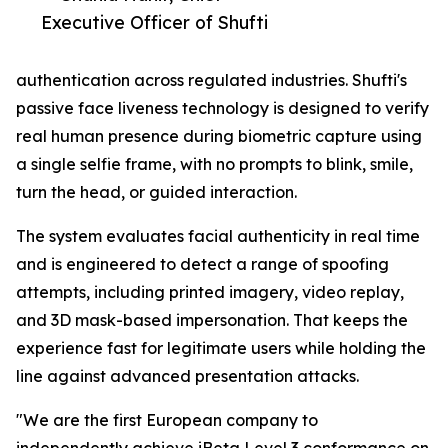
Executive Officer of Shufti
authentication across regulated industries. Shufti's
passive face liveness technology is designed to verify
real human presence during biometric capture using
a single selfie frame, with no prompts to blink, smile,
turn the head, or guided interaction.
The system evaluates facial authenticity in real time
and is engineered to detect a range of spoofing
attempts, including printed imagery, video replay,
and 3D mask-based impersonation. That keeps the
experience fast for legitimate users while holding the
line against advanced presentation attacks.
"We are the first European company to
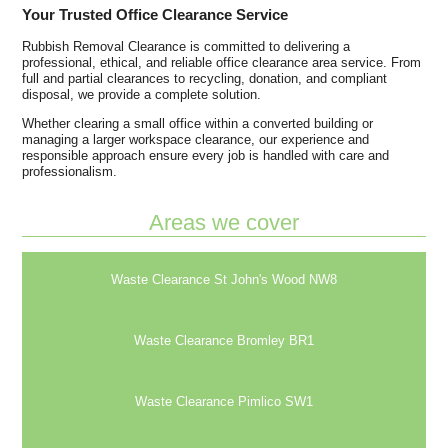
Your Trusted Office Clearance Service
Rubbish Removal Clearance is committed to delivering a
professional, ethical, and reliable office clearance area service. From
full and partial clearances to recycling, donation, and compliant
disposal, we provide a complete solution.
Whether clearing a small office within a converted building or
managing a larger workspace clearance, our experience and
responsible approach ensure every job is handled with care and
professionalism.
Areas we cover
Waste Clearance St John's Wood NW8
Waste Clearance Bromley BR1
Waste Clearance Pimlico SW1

▬▬▬▬▬▬▬▬▬▬

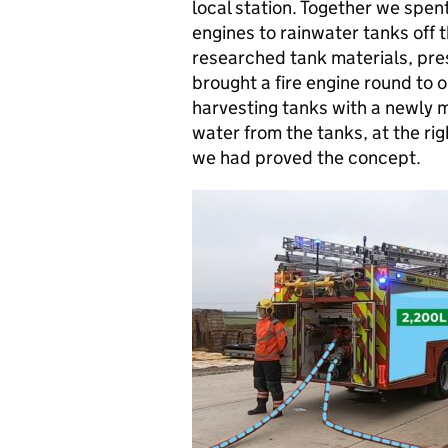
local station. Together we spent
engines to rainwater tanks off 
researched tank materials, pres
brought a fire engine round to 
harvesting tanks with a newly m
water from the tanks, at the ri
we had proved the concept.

▬▬▬▬▬▬▬▬▬▬

With pictures excluded, reproduce exactly the lines above from the one containing "Executive Officer of Shufti" down to the one containing "Waste Clearance Pimlico SW1", those two included.

Executive Officer of Shufti
authentication across regulated industries. Shufti's
passive face liveness technology is designed to verify
real human presence during biometric capture using
a single selfie frame, with no prompts to blink, smile,
turn the head, or guided interaction.
The system evaluates facial authenticity in real time
and is engineered to detect a range of spoofing
attempts, including printed imagery, video replay,
and 3D mask-based impersonation. That keeps the
experience fast for legitimate users while holding the
line against advanced presentation attacks.
"We are the first European company to
Your Trusted Office Clearance Service
Rubbish Removal Clearance is committed to delivering a
professional, ethical, and reliable office clearance area service. From
full and partial clearances to recycling, donation, and compliant
disposal, we provide a complete solution.
Whether clearing a small office within a converted building or
managing a larger workspace clearance, our experience and
responsible approach ensure every job is handled with care and
professionalism.
Areas we cover
Waste Clearance St John's Wood NW8
Waste Clearance Bromley BR1
Waste Clearance Pimlico SW1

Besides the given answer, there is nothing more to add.